Institute of Integrative and Comparative Biology, LC Miall Building, University of Leeds, Leeds LS2 9JT, United Kingdom.
Ecol Appl. 2012 Apr;22(3):1004-14. doi: 10.1890/11-0536.1.
The measurement and prediction of species' populations at different spatial scales is crucial to spatial ecology as well as conservation biology. An efficient yet challenging goal to achieve such population estimates consists of recording empirical species' presence and absence at a specific regional scale and then trying to predict occupancies at finer scales. So far the majority of the methods have been based on particular species' distributional features deemed to be crucial for downscaling occupancy. However, only a minority of them have dealt explicitly with specific spatial features. Here we employ a wide class of spatial point processes, the shot noise Cox processes (SNCP), to model species occupancies at different spatial scales and show that species' spatial aggregation is crucial for predicting population estimates at fine scales starting from coarser ones. These models are formulated in continuous space and locate points regardless of the arbitrary resolution that one employs to study the spatial pattern. We compare the performances of nine models, calibrated at regional scales and demonstrate that a very simple class of SNCP, the Thomas process, is able to outperform other published models in predicting occupancies down to areas four orders of magnitude smaller than the ones employed for the parameterization. We conclude by explaining the ability of the approach to infer spatially explicit information from spatially implicit measures, the potential of the framework to combine niche and spatial models, and the possibility of reversing the method to allow upscaling.
在不同的空间尺度上测量和预测物种的种群数量对于空间生态学和保护生物学至关重要。

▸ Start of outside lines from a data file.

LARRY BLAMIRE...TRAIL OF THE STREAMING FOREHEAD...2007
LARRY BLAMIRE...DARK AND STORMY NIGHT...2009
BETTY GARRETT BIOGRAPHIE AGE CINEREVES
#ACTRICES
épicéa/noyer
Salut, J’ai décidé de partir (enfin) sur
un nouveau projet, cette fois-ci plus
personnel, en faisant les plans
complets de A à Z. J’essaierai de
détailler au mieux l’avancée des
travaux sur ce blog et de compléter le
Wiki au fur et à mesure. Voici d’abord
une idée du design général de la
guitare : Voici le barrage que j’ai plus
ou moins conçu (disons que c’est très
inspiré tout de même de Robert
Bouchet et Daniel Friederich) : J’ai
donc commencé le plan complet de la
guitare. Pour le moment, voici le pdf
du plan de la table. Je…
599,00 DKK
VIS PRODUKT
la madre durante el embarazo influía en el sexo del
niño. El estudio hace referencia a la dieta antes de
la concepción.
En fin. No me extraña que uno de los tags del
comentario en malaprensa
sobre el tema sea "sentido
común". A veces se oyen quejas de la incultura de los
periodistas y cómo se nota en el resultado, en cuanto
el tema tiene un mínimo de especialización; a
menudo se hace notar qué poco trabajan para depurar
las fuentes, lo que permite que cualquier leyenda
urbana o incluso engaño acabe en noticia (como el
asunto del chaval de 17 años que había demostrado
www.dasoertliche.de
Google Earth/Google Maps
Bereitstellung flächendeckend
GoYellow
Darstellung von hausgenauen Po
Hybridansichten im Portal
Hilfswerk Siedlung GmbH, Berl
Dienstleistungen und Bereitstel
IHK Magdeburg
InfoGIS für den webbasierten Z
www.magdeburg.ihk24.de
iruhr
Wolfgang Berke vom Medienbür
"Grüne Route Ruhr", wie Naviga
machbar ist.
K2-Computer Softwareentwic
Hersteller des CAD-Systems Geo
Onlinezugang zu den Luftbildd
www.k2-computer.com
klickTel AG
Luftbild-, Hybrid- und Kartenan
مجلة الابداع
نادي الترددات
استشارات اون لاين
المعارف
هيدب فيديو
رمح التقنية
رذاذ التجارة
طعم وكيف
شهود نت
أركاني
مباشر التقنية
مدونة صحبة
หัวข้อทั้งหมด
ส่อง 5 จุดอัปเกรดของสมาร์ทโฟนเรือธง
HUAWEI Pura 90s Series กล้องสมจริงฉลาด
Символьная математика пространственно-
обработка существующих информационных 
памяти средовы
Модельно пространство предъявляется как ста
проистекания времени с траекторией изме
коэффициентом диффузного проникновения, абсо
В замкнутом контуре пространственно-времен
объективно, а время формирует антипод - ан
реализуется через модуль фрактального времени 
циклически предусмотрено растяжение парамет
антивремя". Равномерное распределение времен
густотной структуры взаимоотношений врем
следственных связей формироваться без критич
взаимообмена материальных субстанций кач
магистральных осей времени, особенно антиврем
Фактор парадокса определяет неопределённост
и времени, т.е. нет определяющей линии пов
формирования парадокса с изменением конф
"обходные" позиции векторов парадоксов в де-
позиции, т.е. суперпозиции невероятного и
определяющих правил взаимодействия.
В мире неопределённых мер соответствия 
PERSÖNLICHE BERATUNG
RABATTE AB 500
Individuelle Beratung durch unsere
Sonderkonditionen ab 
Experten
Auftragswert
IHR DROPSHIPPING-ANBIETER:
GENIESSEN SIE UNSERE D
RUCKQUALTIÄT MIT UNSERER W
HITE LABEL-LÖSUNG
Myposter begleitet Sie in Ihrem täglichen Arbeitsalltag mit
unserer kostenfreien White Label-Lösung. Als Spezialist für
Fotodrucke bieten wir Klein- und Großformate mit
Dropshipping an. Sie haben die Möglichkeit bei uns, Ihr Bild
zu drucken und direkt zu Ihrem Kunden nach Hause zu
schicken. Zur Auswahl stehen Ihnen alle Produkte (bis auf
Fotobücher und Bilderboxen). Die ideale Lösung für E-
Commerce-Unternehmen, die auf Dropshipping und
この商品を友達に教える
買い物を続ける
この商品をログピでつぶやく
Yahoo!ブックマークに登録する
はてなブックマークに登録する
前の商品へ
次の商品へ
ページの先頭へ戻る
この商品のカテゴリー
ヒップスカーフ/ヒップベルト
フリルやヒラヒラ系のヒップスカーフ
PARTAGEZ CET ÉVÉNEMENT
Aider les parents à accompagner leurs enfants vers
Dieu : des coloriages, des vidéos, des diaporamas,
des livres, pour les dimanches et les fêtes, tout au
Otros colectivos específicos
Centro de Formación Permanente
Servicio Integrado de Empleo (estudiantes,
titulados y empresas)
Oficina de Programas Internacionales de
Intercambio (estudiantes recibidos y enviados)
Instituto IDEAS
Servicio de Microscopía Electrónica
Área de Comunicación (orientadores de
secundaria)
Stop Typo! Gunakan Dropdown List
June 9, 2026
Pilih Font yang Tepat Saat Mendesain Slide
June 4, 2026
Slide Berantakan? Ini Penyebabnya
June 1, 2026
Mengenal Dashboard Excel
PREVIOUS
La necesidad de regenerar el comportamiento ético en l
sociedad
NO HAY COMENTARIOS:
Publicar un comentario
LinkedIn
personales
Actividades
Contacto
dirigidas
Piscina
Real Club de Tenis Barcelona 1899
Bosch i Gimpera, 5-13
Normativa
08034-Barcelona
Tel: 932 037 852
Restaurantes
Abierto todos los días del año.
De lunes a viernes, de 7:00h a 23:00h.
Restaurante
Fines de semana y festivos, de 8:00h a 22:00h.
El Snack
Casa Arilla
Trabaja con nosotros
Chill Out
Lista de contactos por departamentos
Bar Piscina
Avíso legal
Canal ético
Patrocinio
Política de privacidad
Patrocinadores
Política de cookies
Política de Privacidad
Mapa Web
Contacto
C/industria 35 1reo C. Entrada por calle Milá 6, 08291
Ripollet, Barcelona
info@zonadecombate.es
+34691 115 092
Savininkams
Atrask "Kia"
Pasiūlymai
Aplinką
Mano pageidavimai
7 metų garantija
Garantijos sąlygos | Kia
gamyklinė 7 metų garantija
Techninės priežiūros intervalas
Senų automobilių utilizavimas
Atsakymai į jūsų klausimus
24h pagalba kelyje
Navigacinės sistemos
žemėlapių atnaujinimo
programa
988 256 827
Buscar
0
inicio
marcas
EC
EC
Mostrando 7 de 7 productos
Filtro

实现这种种群估计的一个有效但具有挑战性的目标是在特定的区域尺度上记录物种的实际存在和不存在,然后尝试预测更细尺度上的占有情况。到目前为止,大多数方法都基于被认为对降尺度占有至关重要的特定物种分布特征。然而,只有少数方法明确涉及特定的空间特征。在这里,我们使用广泛的一类空间点过程,即射击噪声 Cox 过程(SNCP),来模拟不同空间尺度上的物种占有情况,并表明物种的空间聚集对于从较粗尺度预测细尺度上的种群估计至关重要。这些模型是在连续空间中构建的,无论研究空间模式时采用的任意分辨率如何,都可以定位点。我们比较了在区域尺度上校准的九个模型的性能,并证明了一种非常简单的 SNCP 类,即托马斯过程,能够在预测占有情况方面优于其他已发表的模型,预测范围比用于参数化的范围小四个数量级。最后,我们解释了该方法从空间隐含测度中推断空间显式信息的能力,该框架结合生态位和空间模型的潜力,以及该方法反转以允许上尺度化的可能性。